Throwing more RAM and CPU into our routers (assuming for a moment that they're most certainly all Linux PC's running Zebra) is not the solution you're looking for; the problem of RIB processing still remains. Getting a forwarding table requires extracting data from the RIB, and this is the problem, because RIBs are very large and active, and are being accessed by lots of reading and writing processes. RIB processing is substantial, and is only getting worse.
If the IETF is being at all effective, that should start now and finish sometime next year, so that we can start the 5-year technology roll-out cycle.

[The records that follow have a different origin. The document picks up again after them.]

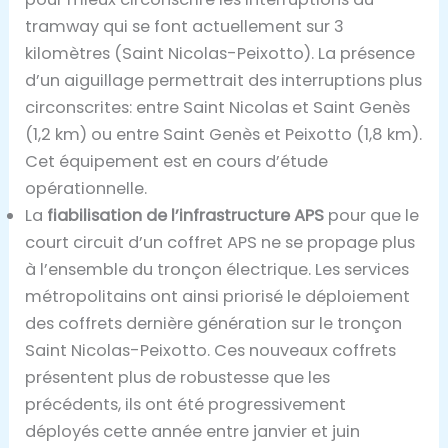
tramway qui se font actuellement sur 3
kilomètres (Saint Nicolas-Peixotto). La présence
d’un aiguillage permettrait des interruptions plus
circonscrites: entre Saint Nicolas et Saint Genès
(1,2 km) ou entre Saint Genès et Peixotto (1,8 km).
Cet équipement est en cours d’étude
opérationnelle.
La
fiabilisation de l’infrastructure APS
pour que le
court circuit d’un coffret APS ne se propage plus
à l’ensemble du tronçon électrique. Les services
métropolitains ont ainsi priorisé le déploiement
des coffrets dernière génération sur le tronçon
Saint Nicolas-Peixotto. Ces nouveaux coffrets
présentent plus de robustesse que les
précédents, ils ont été progressivement
déployés cette année entre janvier et juin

Roeland, The IETF is eagerly awaiting your solution. Send code. See Tony Li's presentation at the Atlanta NANOG on why this solution of jamming RAM and CPU into boxes is not a long term viable answer: <http://www.nanog.org/mtg-0102/witt.html> In short, state growth at each level must be constrained and must not outstrip Moore's law, and to be viable in an economic sense, it must lag behind Moore's law. Things that cause heartache normally involve memory bandwidth from CPU to RIB memory when you need to spend a whole lot of time walking tables as an ever larger percentage of your tables slosh around like yo yos.
should either have his lips perma-bonded together, or have the lower part of his face covered in duct tape. Maybe then, he can resist the urge to chew on his feet.